> Assignment: Your copy should hold exactly the lines from the beginning of the listing below through the line with "octubre 2023", without any pictures.

> Task inputs:
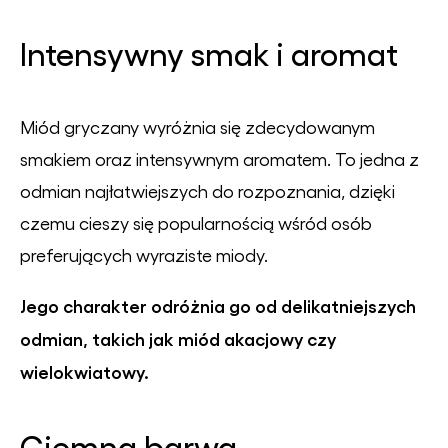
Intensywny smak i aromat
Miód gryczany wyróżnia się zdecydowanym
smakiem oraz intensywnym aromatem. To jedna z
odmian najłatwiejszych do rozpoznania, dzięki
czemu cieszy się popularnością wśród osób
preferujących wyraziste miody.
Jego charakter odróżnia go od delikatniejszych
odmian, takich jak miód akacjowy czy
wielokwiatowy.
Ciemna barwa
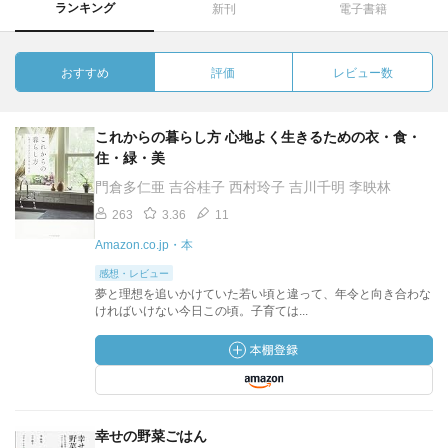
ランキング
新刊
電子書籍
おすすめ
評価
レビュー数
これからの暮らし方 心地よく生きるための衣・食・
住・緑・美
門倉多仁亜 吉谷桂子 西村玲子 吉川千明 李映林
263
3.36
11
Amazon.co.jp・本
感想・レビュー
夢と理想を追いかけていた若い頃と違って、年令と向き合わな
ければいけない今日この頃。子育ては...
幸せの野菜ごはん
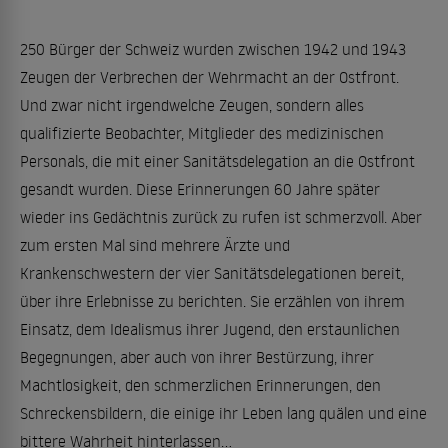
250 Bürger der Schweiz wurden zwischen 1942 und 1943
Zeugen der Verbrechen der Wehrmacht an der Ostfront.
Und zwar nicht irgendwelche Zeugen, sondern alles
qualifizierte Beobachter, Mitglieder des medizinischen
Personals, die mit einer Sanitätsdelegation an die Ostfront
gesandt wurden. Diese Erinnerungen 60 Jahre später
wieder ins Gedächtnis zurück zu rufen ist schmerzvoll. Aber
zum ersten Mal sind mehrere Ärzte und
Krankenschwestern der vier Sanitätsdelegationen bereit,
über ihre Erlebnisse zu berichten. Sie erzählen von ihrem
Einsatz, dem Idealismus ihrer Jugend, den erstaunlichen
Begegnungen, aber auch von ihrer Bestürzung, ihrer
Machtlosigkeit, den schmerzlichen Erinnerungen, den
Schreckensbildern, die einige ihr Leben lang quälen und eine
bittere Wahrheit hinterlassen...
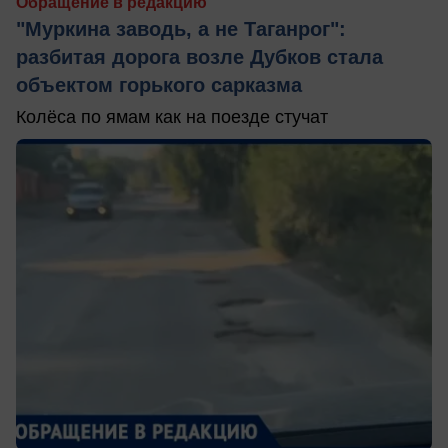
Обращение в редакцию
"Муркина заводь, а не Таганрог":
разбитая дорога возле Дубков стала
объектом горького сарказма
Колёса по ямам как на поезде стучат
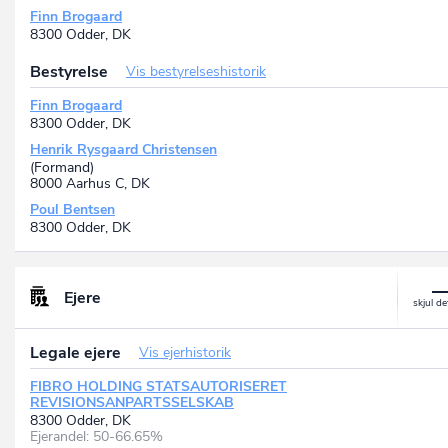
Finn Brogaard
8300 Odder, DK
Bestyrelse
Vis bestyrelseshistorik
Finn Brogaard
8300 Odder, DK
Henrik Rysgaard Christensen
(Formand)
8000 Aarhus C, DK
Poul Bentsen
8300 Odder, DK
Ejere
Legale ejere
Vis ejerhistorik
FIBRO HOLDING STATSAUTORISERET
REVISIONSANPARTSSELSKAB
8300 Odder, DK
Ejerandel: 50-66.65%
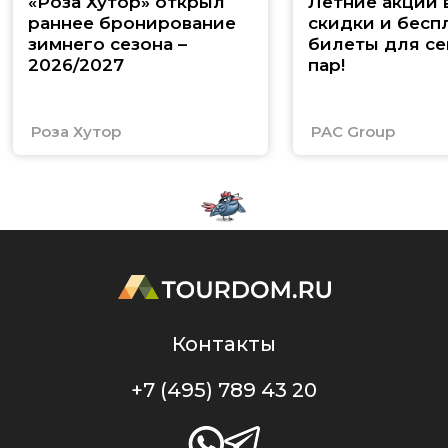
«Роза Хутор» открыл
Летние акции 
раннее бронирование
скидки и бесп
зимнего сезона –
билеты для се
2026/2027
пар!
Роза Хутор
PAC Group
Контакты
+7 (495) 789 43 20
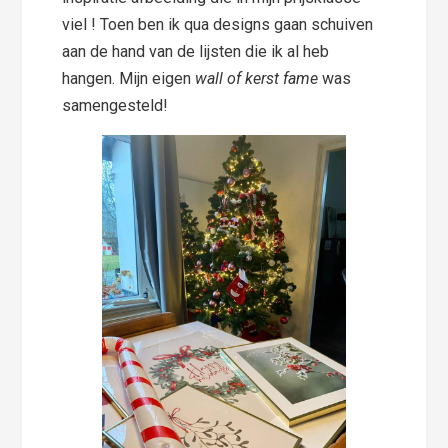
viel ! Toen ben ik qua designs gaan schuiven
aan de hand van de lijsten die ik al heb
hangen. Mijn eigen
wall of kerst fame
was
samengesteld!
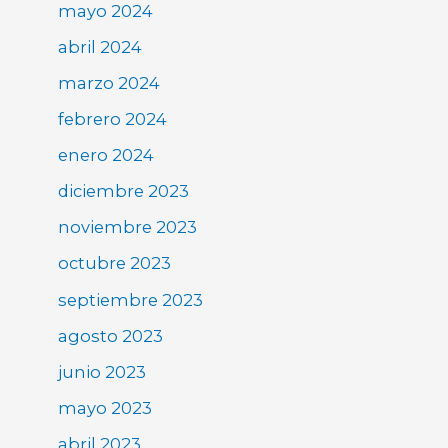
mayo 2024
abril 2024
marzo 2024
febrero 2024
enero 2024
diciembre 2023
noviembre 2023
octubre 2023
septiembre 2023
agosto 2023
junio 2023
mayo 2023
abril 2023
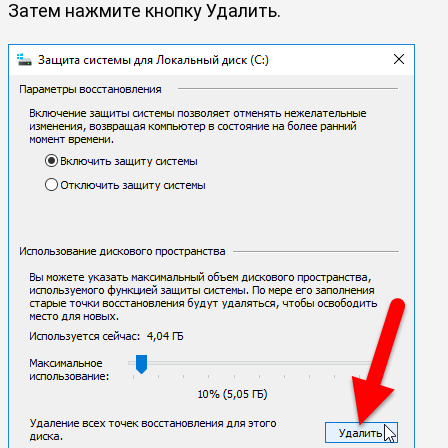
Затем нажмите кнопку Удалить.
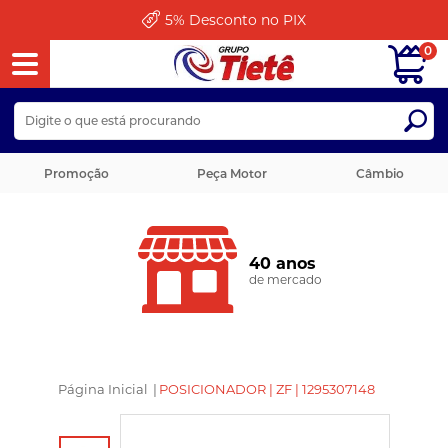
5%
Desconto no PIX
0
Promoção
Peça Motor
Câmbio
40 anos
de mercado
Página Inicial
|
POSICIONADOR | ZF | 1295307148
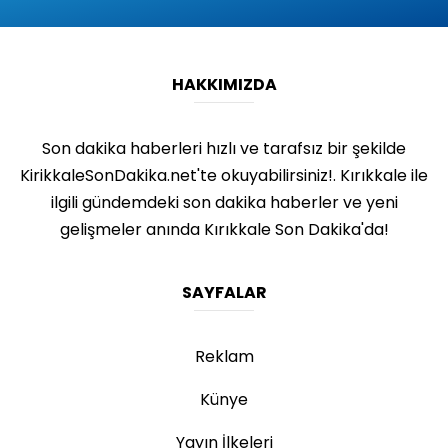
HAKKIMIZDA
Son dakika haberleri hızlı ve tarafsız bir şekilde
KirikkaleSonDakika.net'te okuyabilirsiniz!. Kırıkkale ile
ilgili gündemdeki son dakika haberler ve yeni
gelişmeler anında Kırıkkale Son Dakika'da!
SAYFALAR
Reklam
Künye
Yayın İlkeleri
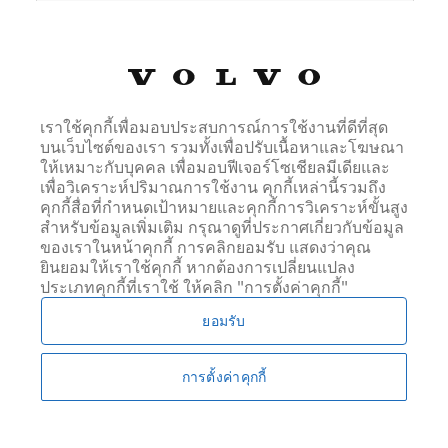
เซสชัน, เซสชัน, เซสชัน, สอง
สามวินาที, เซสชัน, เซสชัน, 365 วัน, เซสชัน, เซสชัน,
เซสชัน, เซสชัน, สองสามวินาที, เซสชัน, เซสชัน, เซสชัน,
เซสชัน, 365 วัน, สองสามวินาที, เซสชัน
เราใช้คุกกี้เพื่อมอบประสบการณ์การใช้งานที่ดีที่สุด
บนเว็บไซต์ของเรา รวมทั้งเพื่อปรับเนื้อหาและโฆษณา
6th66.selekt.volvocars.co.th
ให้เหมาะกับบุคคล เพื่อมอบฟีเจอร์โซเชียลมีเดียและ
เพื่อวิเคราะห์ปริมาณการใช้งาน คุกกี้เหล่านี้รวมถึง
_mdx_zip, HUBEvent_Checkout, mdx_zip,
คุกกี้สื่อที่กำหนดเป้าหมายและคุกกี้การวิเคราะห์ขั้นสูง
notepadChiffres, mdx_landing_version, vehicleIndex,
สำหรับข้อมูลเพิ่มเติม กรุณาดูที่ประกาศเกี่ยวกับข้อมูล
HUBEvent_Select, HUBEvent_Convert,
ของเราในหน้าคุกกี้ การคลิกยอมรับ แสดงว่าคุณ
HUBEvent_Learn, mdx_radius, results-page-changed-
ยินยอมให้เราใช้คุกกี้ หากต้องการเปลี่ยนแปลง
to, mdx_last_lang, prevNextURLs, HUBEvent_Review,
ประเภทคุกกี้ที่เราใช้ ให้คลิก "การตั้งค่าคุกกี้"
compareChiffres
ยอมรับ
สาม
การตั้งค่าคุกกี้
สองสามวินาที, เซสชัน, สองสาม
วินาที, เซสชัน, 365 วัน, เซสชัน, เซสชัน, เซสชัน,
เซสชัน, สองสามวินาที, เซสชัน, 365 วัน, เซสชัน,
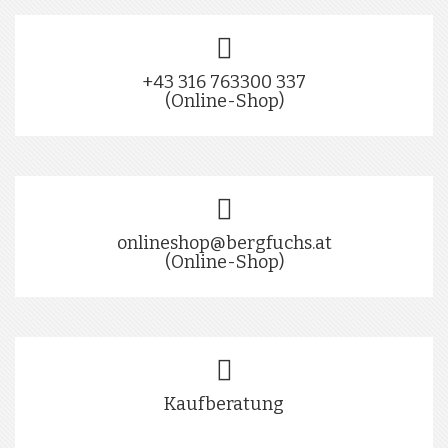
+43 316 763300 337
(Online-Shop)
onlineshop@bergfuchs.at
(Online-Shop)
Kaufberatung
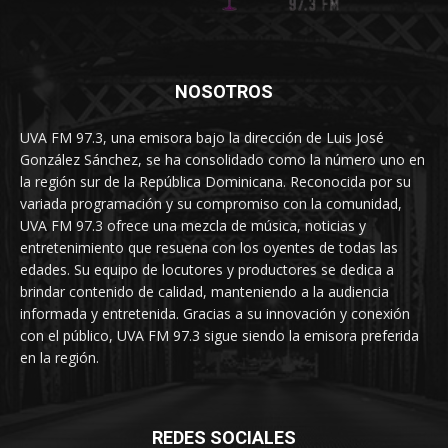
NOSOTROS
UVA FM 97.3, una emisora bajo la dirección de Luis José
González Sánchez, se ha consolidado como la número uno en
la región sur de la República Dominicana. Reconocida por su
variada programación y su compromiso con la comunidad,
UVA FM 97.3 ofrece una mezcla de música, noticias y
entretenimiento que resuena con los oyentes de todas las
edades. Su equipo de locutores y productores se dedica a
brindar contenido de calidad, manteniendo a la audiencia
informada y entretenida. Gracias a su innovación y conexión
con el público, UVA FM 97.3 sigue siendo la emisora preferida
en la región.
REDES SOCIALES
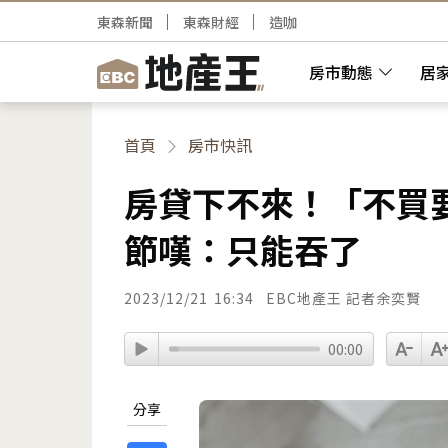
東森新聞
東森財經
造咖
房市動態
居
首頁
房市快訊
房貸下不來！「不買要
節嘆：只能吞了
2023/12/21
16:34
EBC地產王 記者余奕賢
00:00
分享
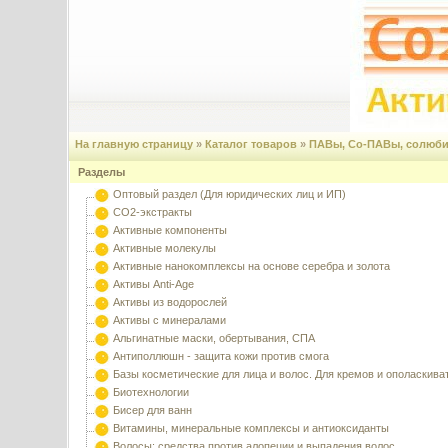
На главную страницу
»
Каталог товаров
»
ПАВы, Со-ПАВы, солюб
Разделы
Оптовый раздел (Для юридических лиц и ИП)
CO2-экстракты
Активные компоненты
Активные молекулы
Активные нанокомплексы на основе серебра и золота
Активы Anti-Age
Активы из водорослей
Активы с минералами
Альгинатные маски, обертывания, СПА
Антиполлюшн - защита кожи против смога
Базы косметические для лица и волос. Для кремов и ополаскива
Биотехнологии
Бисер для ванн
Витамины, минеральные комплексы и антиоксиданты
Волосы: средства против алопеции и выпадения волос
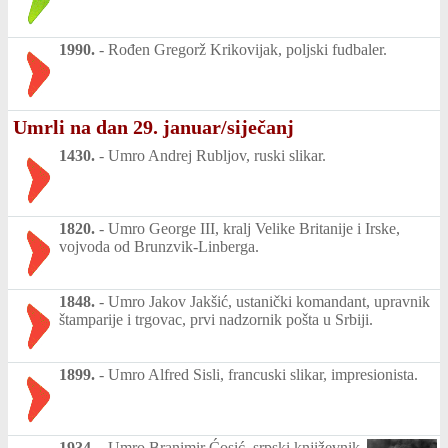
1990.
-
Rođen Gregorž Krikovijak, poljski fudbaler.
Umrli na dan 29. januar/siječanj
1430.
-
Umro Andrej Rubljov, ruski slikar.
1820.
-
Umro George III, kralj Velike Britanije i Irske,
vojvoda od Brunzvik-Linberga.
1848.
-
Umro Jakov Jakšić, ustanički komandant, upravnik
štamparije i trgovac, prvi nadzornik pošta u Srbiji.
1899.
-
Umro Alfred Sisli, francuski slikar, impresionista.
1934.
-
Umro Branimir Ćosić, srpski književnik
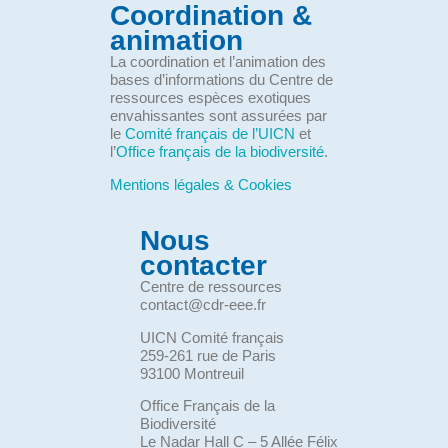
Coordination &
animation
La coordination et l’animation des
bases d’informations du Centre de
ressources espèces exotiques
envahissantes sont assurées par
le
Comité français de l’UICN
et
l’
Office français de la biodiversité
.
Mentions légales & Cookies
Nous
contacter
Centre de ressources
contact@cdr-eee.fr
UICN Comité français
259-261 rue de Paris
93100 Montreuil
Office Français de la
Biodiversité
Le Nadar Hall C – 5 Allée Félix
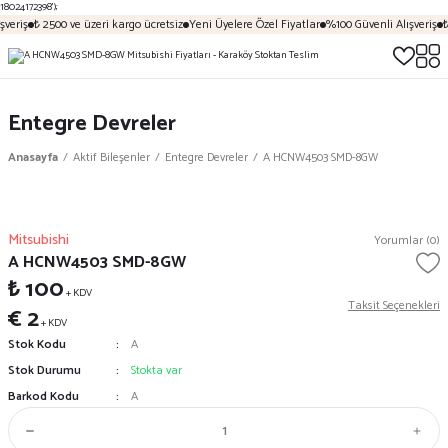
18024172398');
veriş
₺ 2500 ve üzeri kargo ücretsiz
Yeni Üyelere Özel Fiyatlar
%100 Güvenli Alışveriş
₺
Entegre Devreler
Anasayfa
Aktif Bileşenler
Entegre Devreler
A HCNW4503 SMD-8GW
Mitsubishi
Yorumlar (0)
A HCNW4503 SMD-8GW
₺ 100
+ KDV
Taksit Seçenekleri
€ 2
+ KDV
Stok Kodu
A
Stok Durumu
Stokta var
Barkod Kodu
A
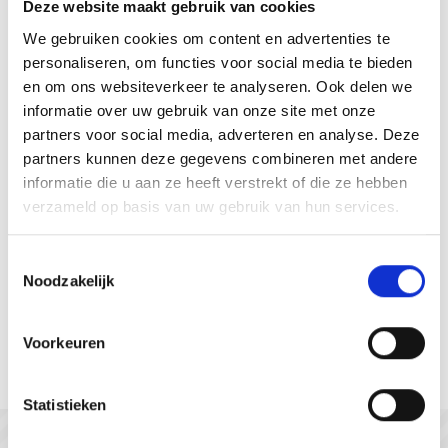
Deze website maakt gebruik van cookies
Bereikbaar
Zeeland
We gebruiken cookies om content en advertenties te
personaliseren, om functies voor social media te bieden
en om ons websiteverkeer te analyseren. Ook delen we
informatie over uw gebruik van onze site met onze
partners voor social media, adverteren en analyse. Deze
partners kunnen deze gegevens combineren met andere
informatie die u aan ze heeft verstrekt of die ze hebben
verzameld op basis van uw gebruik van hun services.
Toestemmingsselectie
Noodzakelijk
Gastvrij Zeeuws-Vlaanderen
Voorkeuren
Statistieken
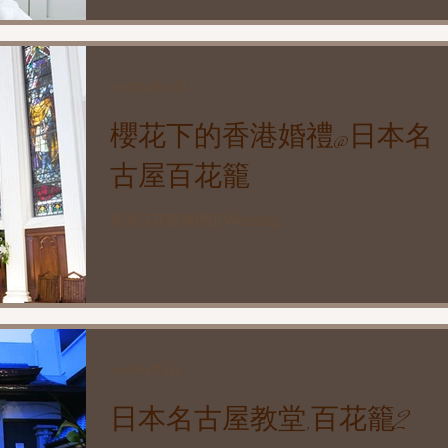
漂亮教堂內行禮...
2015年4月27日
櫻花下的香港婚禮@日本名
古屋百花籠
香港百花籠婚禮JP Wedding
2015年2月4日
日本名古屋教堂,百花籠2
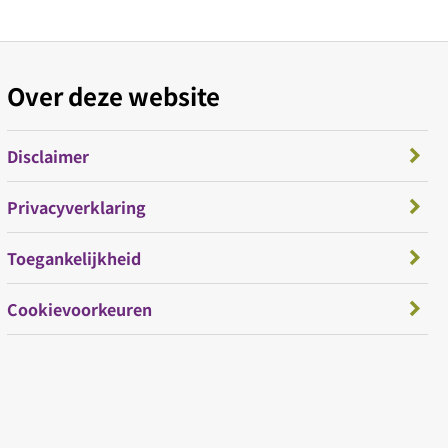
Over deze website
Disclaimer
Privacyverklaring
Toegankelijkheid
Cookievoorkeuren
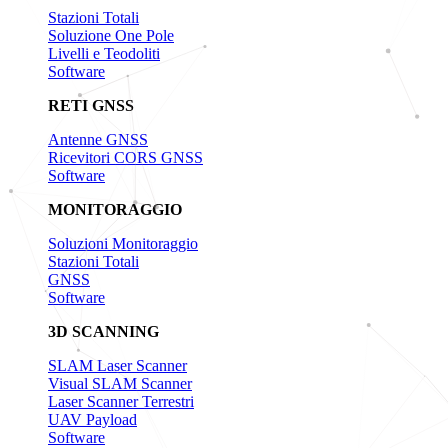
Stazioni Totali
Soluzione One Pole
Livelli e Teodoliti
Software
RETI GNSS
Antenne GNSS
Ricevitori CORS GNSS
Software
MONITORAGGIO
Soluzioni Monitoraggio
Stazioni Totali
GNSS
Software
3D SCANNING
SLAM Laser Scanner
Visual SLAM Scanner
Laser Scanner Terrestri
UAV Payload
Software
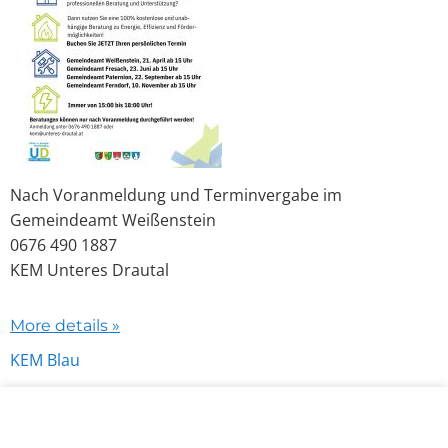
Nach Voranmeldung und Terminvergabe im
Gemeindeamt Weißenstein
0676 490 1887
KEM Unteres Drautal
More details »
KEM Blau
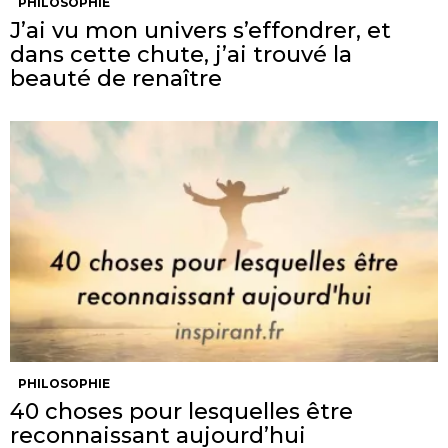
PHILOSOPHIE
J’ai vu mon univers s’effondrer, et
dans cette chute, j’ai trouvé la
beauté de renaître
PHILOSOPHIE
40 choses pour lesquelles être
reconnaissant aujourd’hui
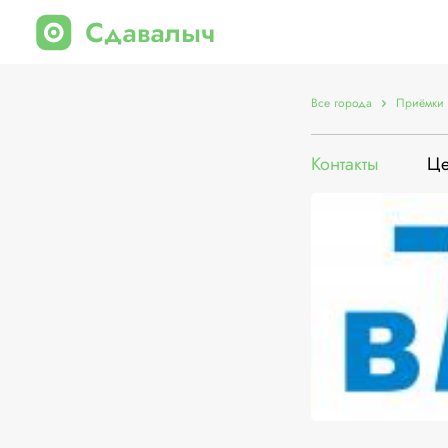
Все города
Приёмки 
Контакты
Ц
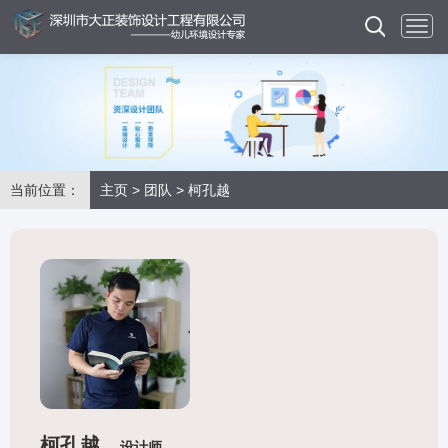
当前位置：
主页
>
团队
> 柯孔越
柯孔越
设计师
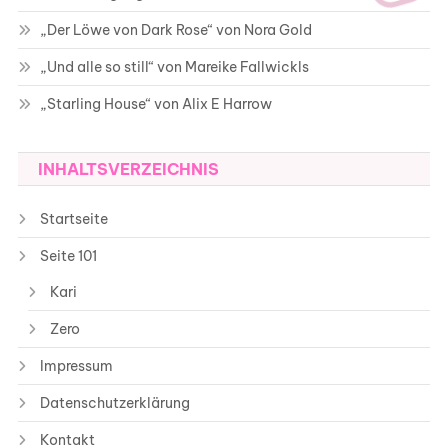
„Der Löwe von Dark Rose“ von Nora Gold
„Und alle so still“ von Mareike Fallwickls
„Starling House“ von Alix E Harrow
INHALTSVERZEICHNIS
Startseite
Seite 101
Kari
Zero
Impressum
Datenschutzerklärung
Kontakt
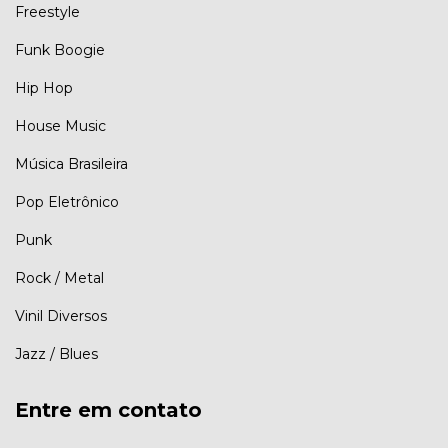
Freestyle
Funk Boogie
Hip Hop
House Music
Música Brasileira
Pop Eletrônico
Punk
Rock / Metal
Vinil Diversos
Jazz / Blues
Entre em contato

> Exercise response:
Intensywny smak i aromat
Miód gryczany wyróżnia się zdecydowanym
smakiem oraz intensywnym aromatem. To jedna z
odmian najłatwiejszych do rozpoznania, dzięki
czemu cieszy się popularnością wśród osób
preferujących wyraziste miody.
Jego charakter odróżnia go od delikatniejszych
odmian, takich jak miód akacjowy czy
wielokwiatowy.
Ciemna barwa
ランキング
新刊
電子書籍
おすすめ
評価
レビュー数
これからの暮らし方 心地よく生きるための衣・食・
住・緑・美
門倉多仁亜 吉谷桂子 西村玲子 吉川千明 李映林
263
3.36
11
Amazon.co.jp・本
感想・レビュー
夢と理想を追いかけていた若い頃と違って、年令と向き合わな
ければいけない今日この頃。子育ては...
幸せの野菜ごはん
250 Bürger der Schweiz wurden zwischen 1942 und 1943
Zeugen der Verbrechen der Wehrmacht an der Ostfront.
Und zwar nicht irgendwelche Zeugen, sondern alles
qualifizierte Beobachter, Mitglieder des medizinischen
Personals, die mit einer Sanitätsdelegation an die Ostfront
gesandt wurden. Diese Erinnerungen 60 Jahre später
wieder ins Gedächtnis zurück zu rufen ist schmerzvoll. Aber
zum ersten Mal sind mehrere Ärzte und
Krankenschwestern der vier Sanitätsdelegationen bereit,
über ihre Erlebnisse zu berichten. Sie erzählen von ihrem
Einsatz, dem Idealismus ihrer Jugend, den erstaunlichen
Begegnungen, aber auch von ihrer Bestürzung, ihrer
Machtlosigkeit, den schmerzlichen Erinnerungen, den
Schreckensbildern, die einige ihr Leben lang quälen und eine
bittere Wahrheit hinterlassen...
Обращение в редакцию
"Муркина заводь, а не Таганрог":
разбитая дорога возле Дубков стала
объектом горького сарказма
Колёса по ямам как на поезде стучат
Finn Brogaard
8300 Odder, DK
Bestyrelse
Vis bestyrelseshistorik
Finn Brogaard
8300 Odder, DK
Henrik Rysgaard Christensen
(Formand)
8000 Aarhus C, DK
Poul Bentsen
8300 Odder, DK
Ejere
Legale ejere
Vis ejerhistorik
FIBRO HOLDING STATSAUTORISERET
REVISIONSANPARTSSELSKAB
8300 Odder, DK
Ejerandel: 50-66.65%
«Роза Хутор» открыл
Летние акции 
раннее бронирование
скидки и бесп
зимнего сезона –
билеты для се
2026/2027
пар!
Роза Хутор
PAC Group
Контакты
+7 (495) 789 43 20
viel ! Toen ben ik qua designs gaan schuiven
aan de hand van de lijsten die ik al heb
hangen. Mijn eigen
wall of kerst fame
was
samengesteld!
mayo 2024
abril 2024
marzo 2024
febrero 2024
enero 2024
diciembre 2023
noviembre 2023
octubre 2023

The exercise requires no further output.